Atlas Search Index: Filter out docs with a field that has an empty string

Can I set a filter on a $search stage to filter out any results for a field that is an empty string? Maybe there’s a way to do an equals for this?

Hi @Matt_Jones1,

welcome to MongoDB and the Forums!

I would recommend you to go through compound operator in which you can specify must and must not match of the output.
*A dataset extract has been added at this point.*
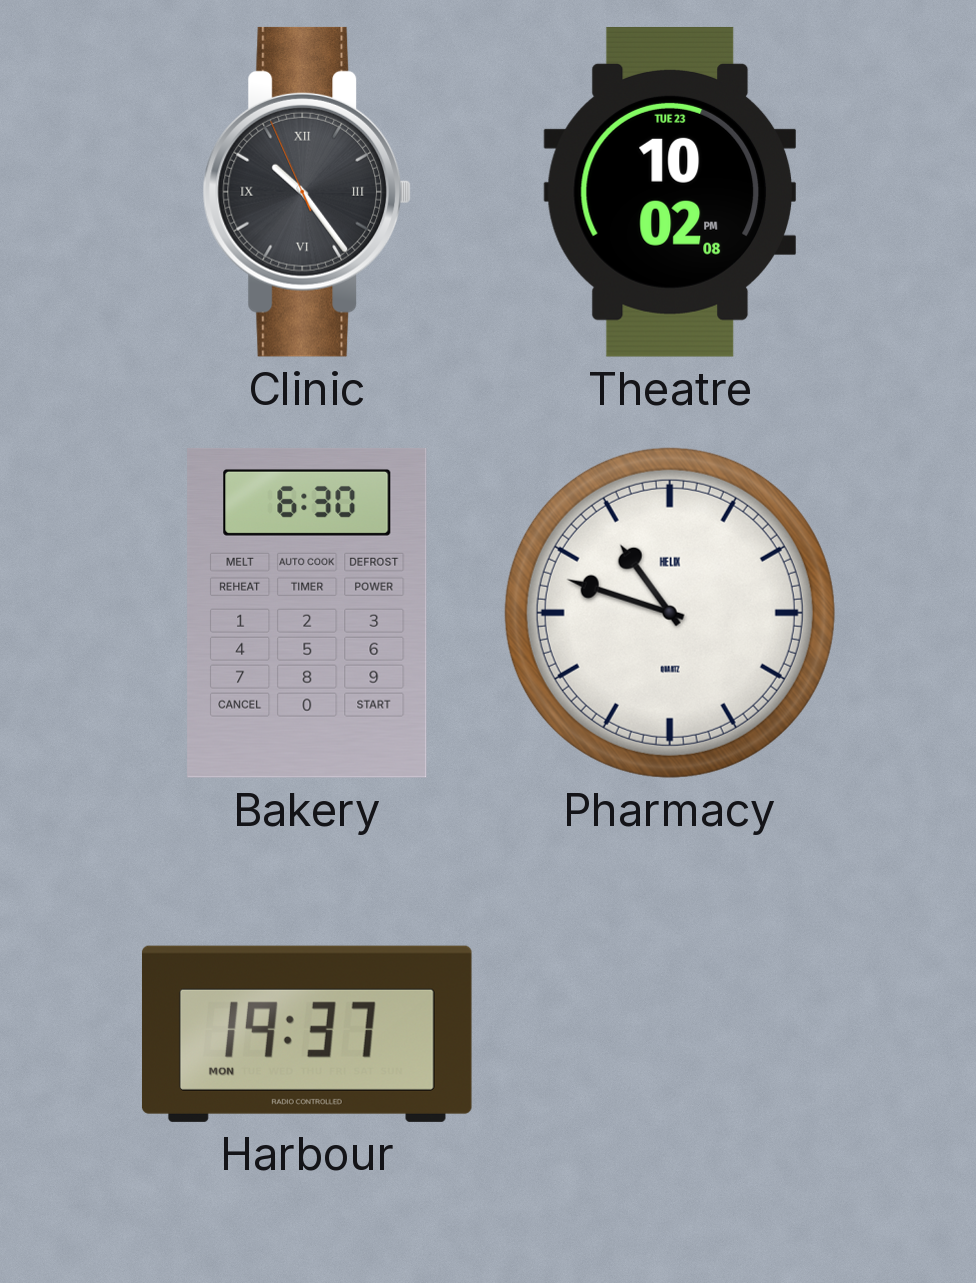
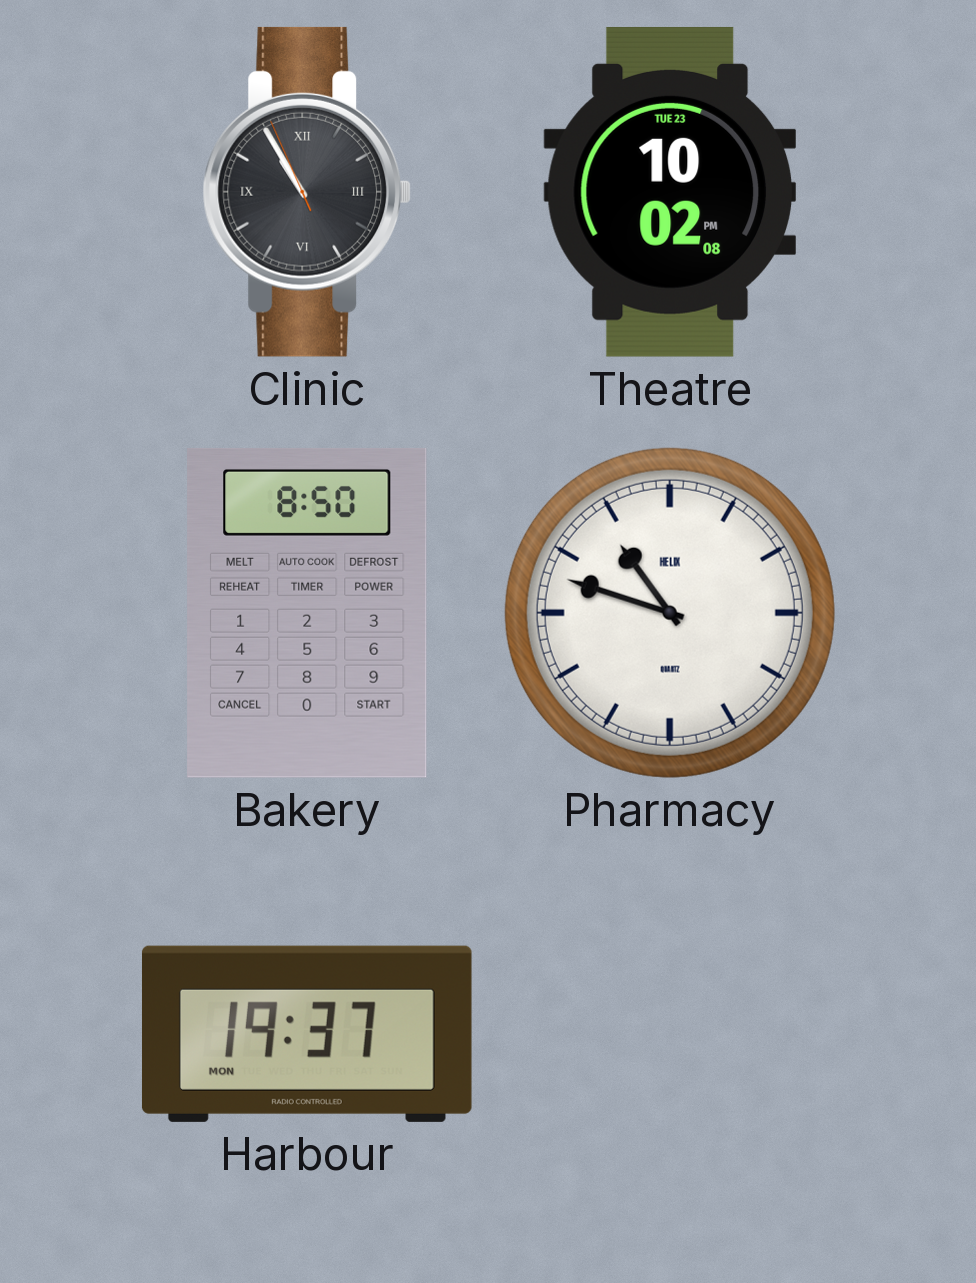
Clinic: 10:23 -> 10:54
Bakery: 6:30 -> 8:50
Please let me know if that helps.

Thanks,
Darshan

Darshan,

Thank you for the reply. If I use compound with a must operator, then which operator under must will allow me to specify a match only if a field is an empty string?

Thanks,
Matt

Hello,
Is there any answer to this question?

Thanks,
Prasad

Hi @Prasad_Kini ,

Hope you are doing great.

Can you please share the sample of valid documents, As this query needs tailored query, it will be helpful if I have the sample document and expected output.

Thanks,
Darshan

Hi Darshan,
Please find below some sample documents. My basic requirement is to be able to retrieve all documents with blank/null fields (e.g. catgory, cost_center, users). I will know the field names when building the query.

{
	"projects": [
		{
			"name": "Payment System",
			"description": "Issue payments to clients",
			"category": "Budgeted",
			"estimate": 12,
			"cost_center": 874,
			"budget": 600000,
			"users": [
				"Sales",
				"HR",
				"Technology"
			]
		},
		{
			"name": "Admin System",
			"description": "Admin Portal Enhancements",
			"category": "",
			"estimate": 4,
			"cost_center": null,
			"budget": 100000,
			"users": [
				"Technology"
			]
		},
		{
			"name": "Lights On",
			"description": "Business As Usual",
			"category": "",
			"estimate": 52,
			"cost_center": null,
			"budget": 1000000,
			"users": []
		}
	]
}

Thanks,
Prasad

Hi @DarshanJayarama,
Would you be able to help with this?

Thanks,
Prasad

Hi @Prasad_Kini,

My apologies for the delay. I have created below search index in my sample_mflix movies collection:

{
  "mappings": {
    "dynamic": false,
    "fields": {
      "plot": {
        "type": "string"
      },
      "runtime": {
        "type": "number"
      }
    }
  }
}

And with below search query, I got the empty record for the given field:

MongoDB Enterprise mflix-shard-0:PRIMARY> db.movies.aggregate([ {
    $search: {
        compound: {
            must: [{
                text: {
                    query: "titanic",
                    path: "plot"
                }
            }],
            mustNot: [{
                range: {
                    "gt": 1,
                    path: "runtime"
                }
            }]
        }
    }
}, {
    $project: {
        countries: 1,
        _id: 1,
        runtime: 1,
        plot: 1
    }
}])
{ "_id" : ObjectId("573a1394f29313caabce0bcb"), "plot" : "An account of the ill-fated maiden voyage of RMS Titanic in 1912.", "runtime" : "", "countries" : [ "USA" ] }
MongoDB Enterprise mflix-shard-0:PRIMARY>

Above query returned empty string for the runtime field.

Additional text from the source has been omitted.